Mein Mann fragte mich dann, ob ich ein Kind will oder nicht. Ich habe gesagt: "Ich weiß es nicht." Wir haben die ganze Zeit bis zum Abbruch beides diskutiert. Mein Mann sagte: "Wenn du das Kind gerne haben möchtest, dann sage ich nicht nein. Aber eigentlich will ich das nicht. Wenn ich mir vorstelle, jetzt noch ein Kind und die ganze Unruhe, die es mit sich bringt, und dann mein anstrengender Job. Wenn ich dann nach Hause komme, bist du genervt, weil du den ganzen Tag mit dem Kind verbracht hast, oder du bist im Streß. Obwohl es bestimmt auch ganz niedlich wäre." Er hat mir den Ball zugespielt: Ich würde zwar mitmachen, aber entscheiden mußt du das. Ich hatte das Gefühl, wenn ich mich dafür entscheide und bin dann kolossal genervt, habe ich nicht das Recht dazu, denn ich habe es entschieden und muß damit fertig werden. Wenn er das Kind gewollt hätte, dann hätte er die ganze Gefühlsleiter unterstützt. Ich könnte mir vorstellen, daß ich mich dann auch dafür entschieden hätte. Aber vielleicht hätte ich im letzten Moment auch nein gesagt.
Was mich auch in Zwiespälte gestürzt hat, war mein Alter. Ich bin jetzt 35, und nach dieser Entscheidung werde ich sicherlich kein Kind mehr kriegen.
Auch die Situation in unserer Beziehung hat mich in größere Zwiespälte gestürzt. Kurz bevor ich schwanger wurde, hatte mein Mann eine Freundin. Das hatte mich erst einmal umgehauen, weil ich nicht damit gerechnet habe. Es war stressig, aber es hat sich letztlich herauskristallisiert, wie gut unsere Beziehung ist.
Ich hatte nicht das Gefühl, bei uns bricht alles zusammen, wenn wir jetzt ein Kind kriegen würden. Das war es nicht. Es wird immer diskutiert, man muß einen guten Grund haben, es nicht zu kriegen. Das kann aber ein Grund sein, der nicht die öffentliche Anerkennung genießt. Bei mir persönlich war es hauptsächlich der Grund, daß ich die Verantwortung dafür alleine nicht übernehmen wollte, auch wenn mein Umfeld gesichert ist.

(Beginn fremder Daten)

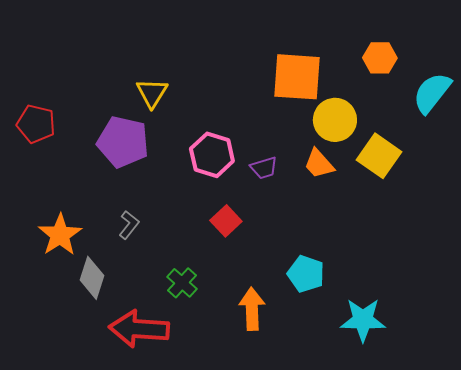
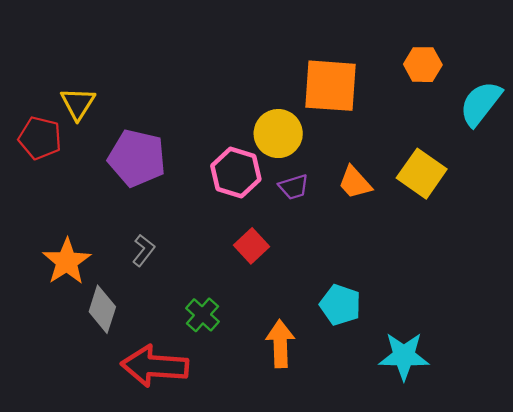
yellow triangle: (152, 93) -> (78, 103), moved
yellow circle: (335, 120) -> (278, 134), moved

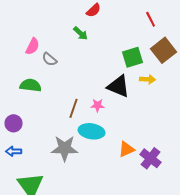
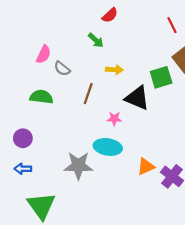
green square: (133, 57) -> (161, 77), moved
yellow arrow: (148, 79) -> (114, 70), moved
brown line: (74, 108) -> (88, 94), moved

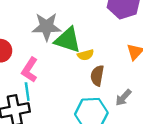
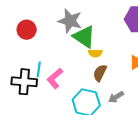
pink L-shape: (30, 70) -> (55, 78), moved

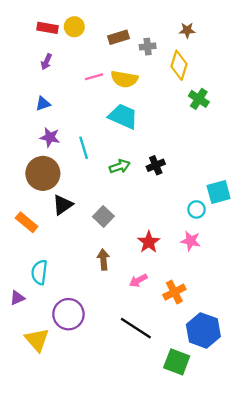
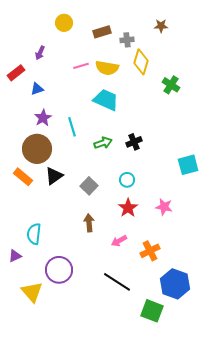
red rectangle: (48, 28) -> (16, 73), moved, turned -48
yellow diamond: (179, 65) -> (141, 62), moved
purple star: (50, 137) -> (43, 118), turned 30
cyan circle: (196, 209) -> (127, 180), moved
orange rectangle: (27, 222) -> (23, 177), moved

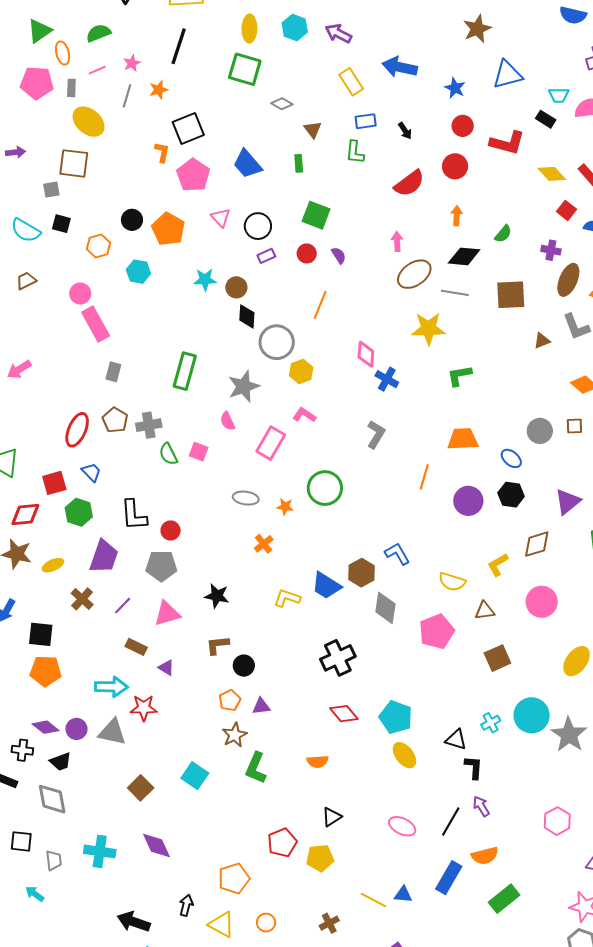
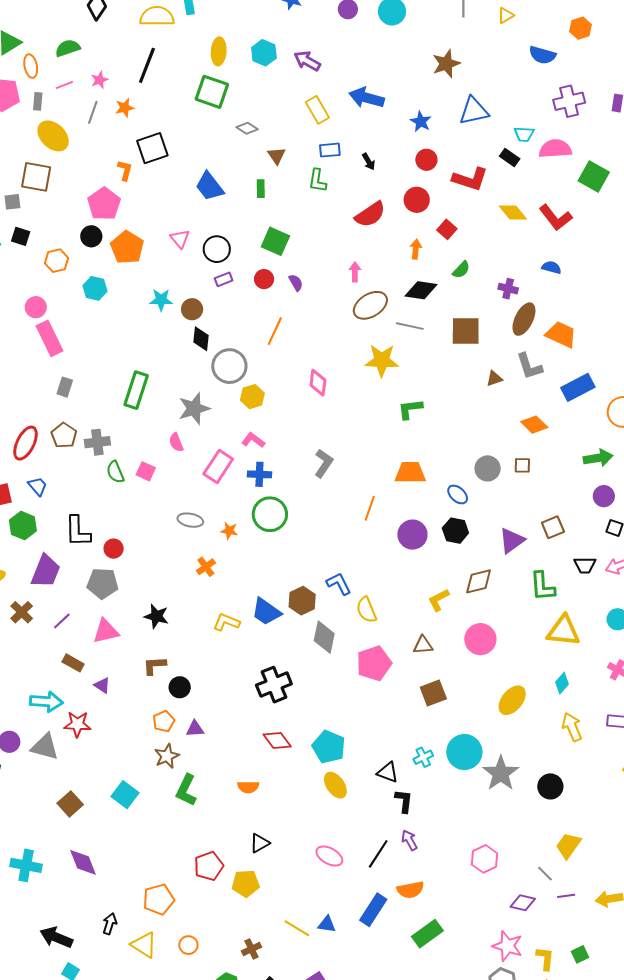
pink pentagon: (193, 175) -> (104, 204), moved
red square: (567, 210) -> (447, 229), moved
blue cross: (387, 379) -> (259, 474), moved, turned -30
yellow semicircle: (452, 582) -> (366, 610), moved, turned 48

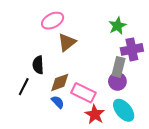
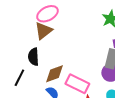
brown triangle: (67, 42) -> (43, 31), moved

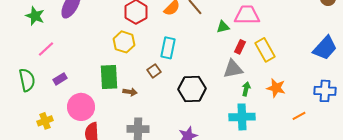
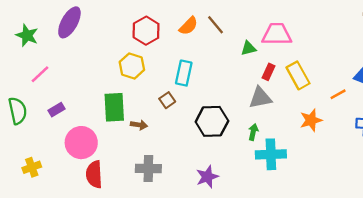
orange star: (276, 88) -> (311, 120), turned -30
green arrow: (246, 89) -> (253, 132), moved
orange line: (299, 116) -> (338, 94), moved
yellow cross: (45, 121) -> (32, 167), moved

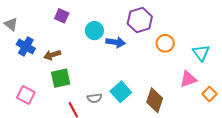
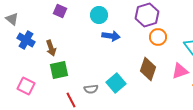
purple hexagon: (140, 20) -> (147, 15), moved
cyan circle: (94, 31) -> (99, 15), moved
brown arrow: (52, 55) -> (51, 48), turned -91
brown diamond: (155, 100) -> (148, 69), moved

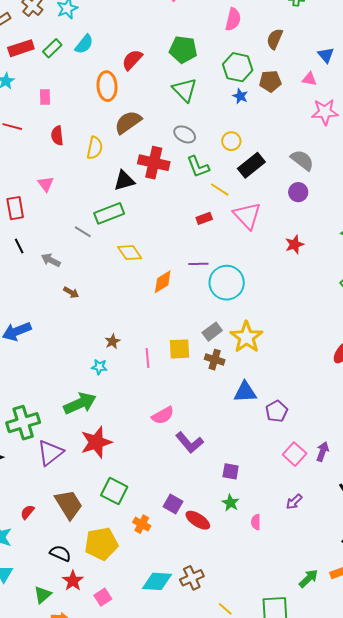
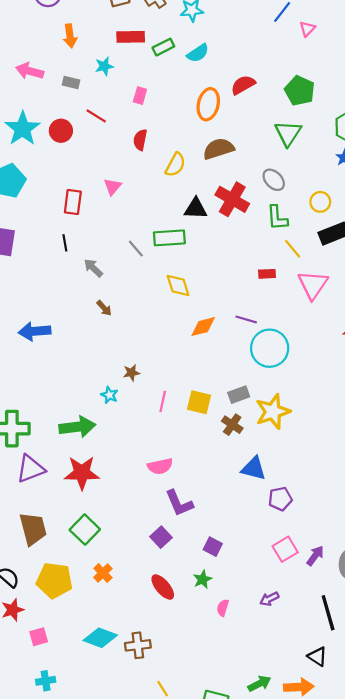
purple square: (173, 504) -> (161, 537), moved

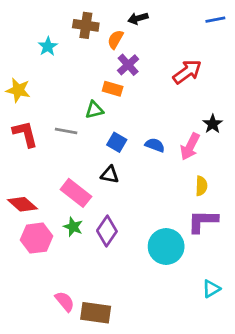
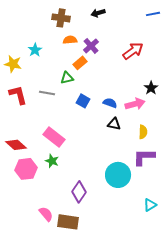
orange semicircle: (115, 39) -> (70, 40), moved, turned 56
cyan star: (48, 46) -> (35, 50), moved
orange rectangle: (113, 89) -> (80, 63), turned -56
pink arrow: (190, 146) -> (135, 104), turned -132
black triangle: (110, 175) -> (114, 124), moved
purple diamond: (107, 231) -> (79, 192), moved

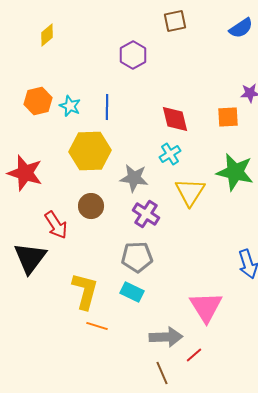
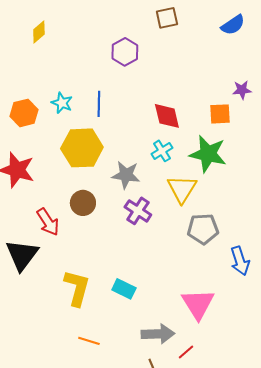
orange hexagon: (38, 101) -> (24, 113), moved
green star: (235, 172) -> (208, 154), moved
gray pentagon: (137, 257) -> (203, 229), moved
orange line: (97, 326) -> (89, 341), moved

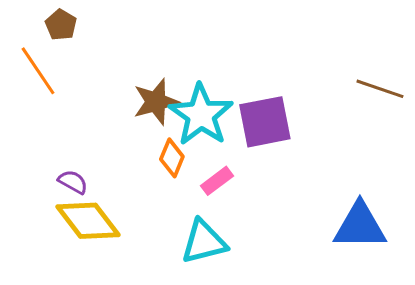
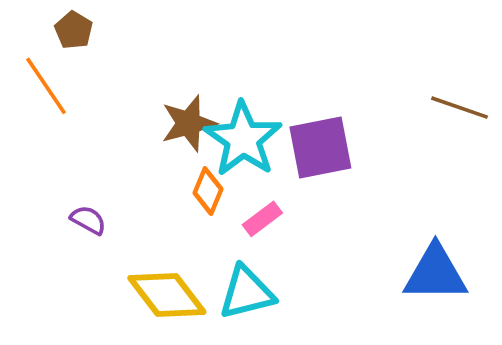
yellow diamond: (88, 221) -> (167, 295), moved

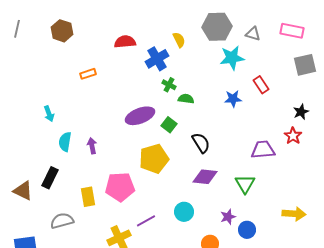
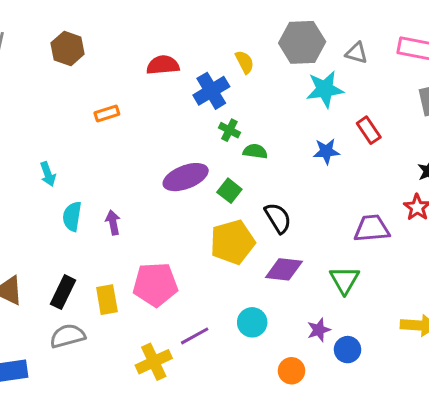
yellow pentagon: (154, 159) -> (232, 242), moved
black rectangle: (50, 178) -> (63, 292), moved

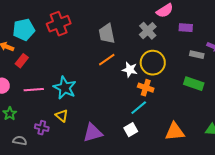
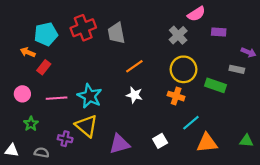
gray trapezoid: (107, 34) -> (116, 33), moved
gray rectangle: (197, 55) -> (237, 69), moved
white star: (130, 70) -> (134, 95), moved
green rectangle: (194, 84) -> (215, 85), moved
cyan line: (139, 108) -> (191, 123), moved
yellow triangle: (62, 116) -> (86, 126), size x1.6

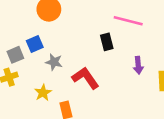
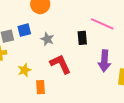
gray star: (54, 62) -> (47, 39), moved
purple arrow: (138, 65) -> (104, 61), size x1.5

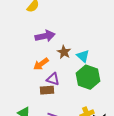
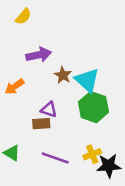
cyan triangle: (83, 56) -> (87, 80), size x1.5
orange arrow: (41, 64) -> (14, 87), moved

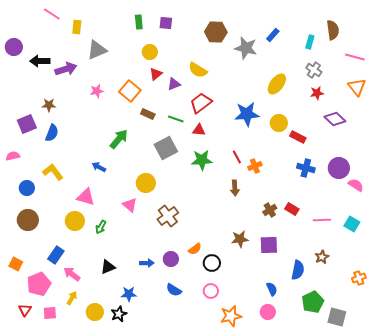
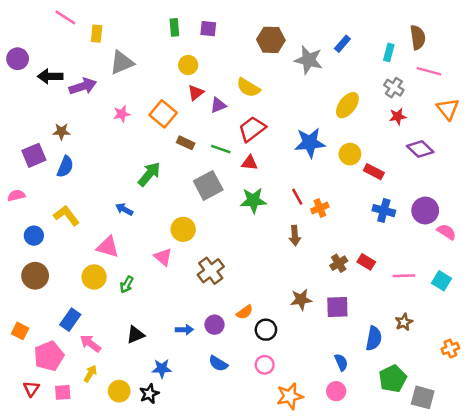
pink line: (355, 57) -> (429, 71), moved

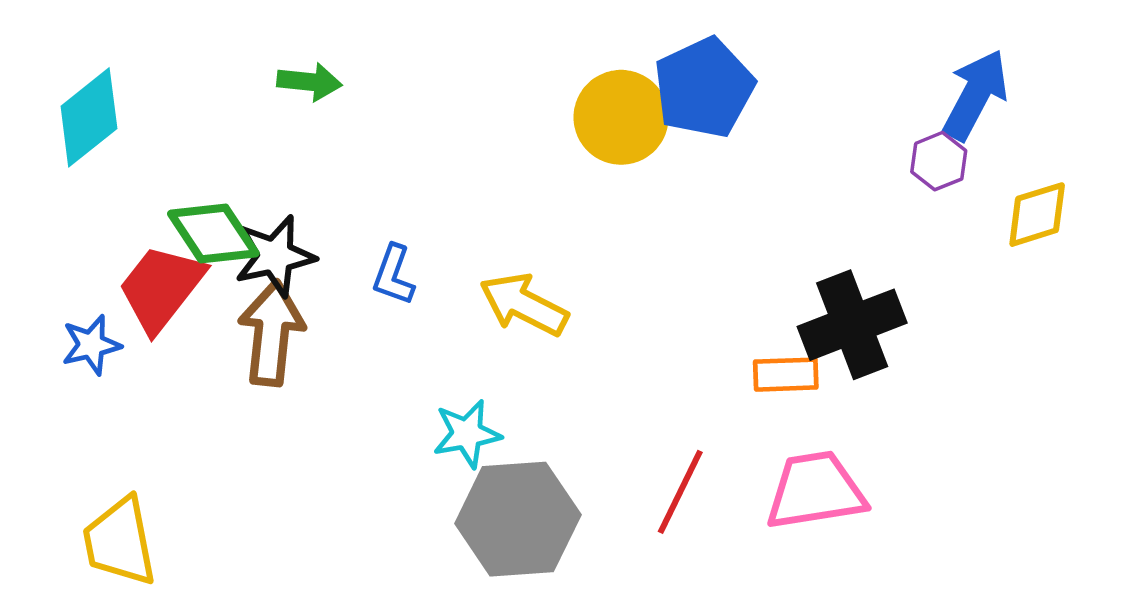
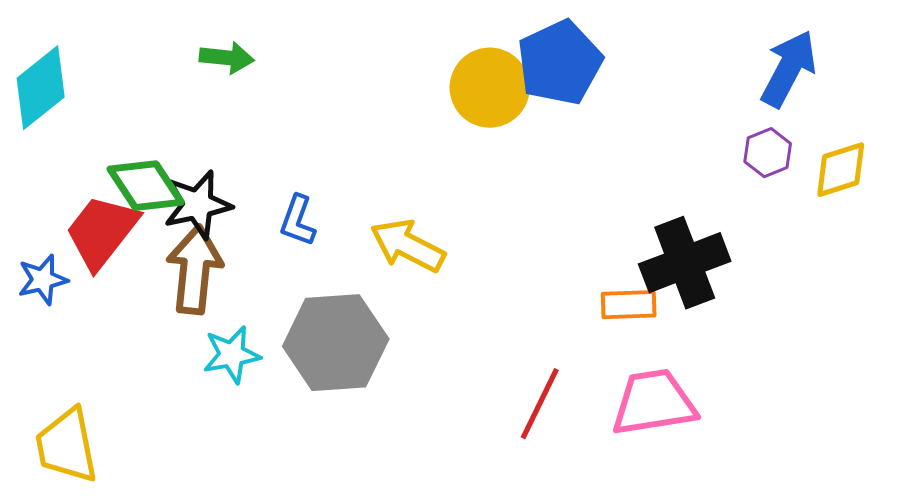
purple hexagon: (939, 161) -> (768, 153), moved
cyan star: (467, 434) -> (232, 355), moved
gray hexagon: (518, 519) -> (336, 343), moved

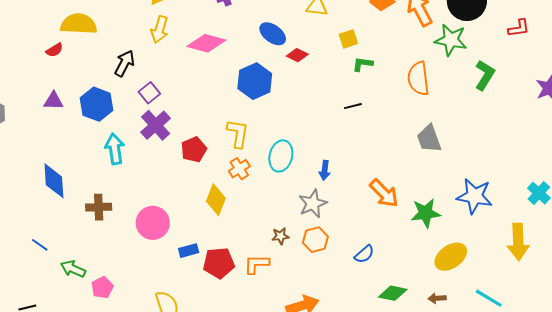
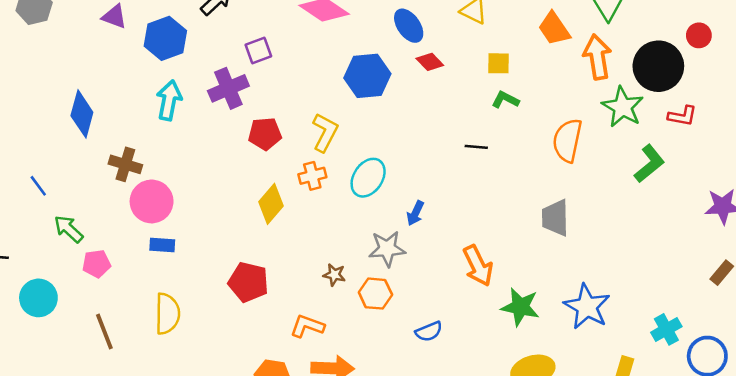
red L-shape: (519, 28) -> (682, 116), moved
purple square: (149, 93) -> (258, 51), moved
pink circle: (153, 223) -> (152, 201), moved
blue rectangle: (189, 251) -> (162, 245), moved
orange L-shape: (256, 264) -> (307, 326), moved

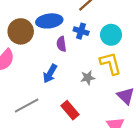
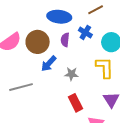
brown circle: (21, 31) -> (38, 42), moved
gray star: (88, 78) -> (71, 74), moved
red rectangle: (70, 110) -> (75, 103), moved

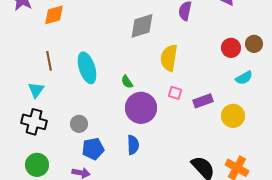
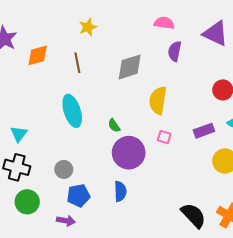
brown line: (49, 61) -> (77, 63), moved
purple rectangle: (203, 101) -> (204, 131), moved
green circle: (37, 165) -> (27, 202), moved

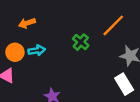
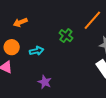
cyan arrow: (37, 50) -> (37, 51), moved

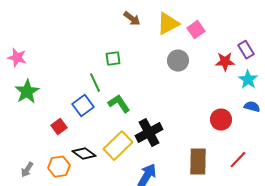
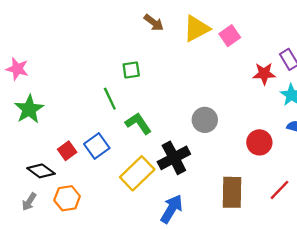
gray circle: (178, 61) -> (205, 120), moved
blue square: (83, 106) -> (97, 146), moved
black diamond: (84, 154) -> (41, 171), moved

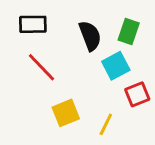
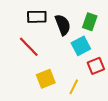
black rectangle: (33, 24) -> (37, 17), moved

Von dem Moment an, wo ich wußte, daß ich schwanger bin, bis zum Abbruch, war ein großer Zwiespalt in mir. Ich war kolossal hin und her gerissen und habe das als sehr schlimm empfunden. Das habe ich überhaupt noch nicht erlebt. Sonst drehe und wende ich eine Sache und komme dann zu einem Entschluß. Dieses Mal habe ich bis zur letzten Minute überlegt, ob das richtig ist oder nicht. Vom Gefühl her wollte ich das Kind. Vom Kopf und meinen Erfahrungen her wollte ich es nicht. Das war für mich ganz schwer unter einen Hut zu bekommen. Ich habe mich diesem Kind unheimlich verbunden gefühlt. Das habe ich vorher noch nie so erlebt, nicht einmal, als ich mit meinem Sohn schwanger war. Da war auch eine Verbundenheit, aber so ganz normal. Dieses Mal hatte ich das Gefühl, es spricht mit mir. Das hört sich jetzt komisch an, aber es war, als ob permanent eine Zwiesprache stattfand. Ich habe auch ein Gefühl gehabt, daß ich jemandem eine Chance nehme. Ich habe das Gefühl gehabt, daß ich meine Bedürfnisse beiseite schieben müßte. Das ist eigentlich mit meiner Vergangenheit gar nicht zusammenzubringen, weil ich mir über solche Dinge vorher nie Gedanken gemacht habe. Ich denke, das hängt vielleicht damit zusammen, daß ich jetzt so lange Zeit beobachtet habe, wie mein Sohn sich entwickelt. Vielleicht hängt es auch mit der guten Beziehung zu meinem Mann zusammen. Mich hat es sehr überrascht, daß ich eine so starke Verantwortung gefühlt und auch daß ich so eine persönliche Beziehung zu diesem Embryo empfunden habe. Mein Mann war mir keine große Hilfe. Er hat mich zwar sehr umsorgt, aber er hat meine Auseinandersetzung nicht verstanden. Für ihn war es halt eine Entscheidung, ob wir es wollen oder nicht. Das bedeutet die und die Einschränkung, und sind wir dazu bereit oder nicht. Das war für mich eine zweitrangige Sache.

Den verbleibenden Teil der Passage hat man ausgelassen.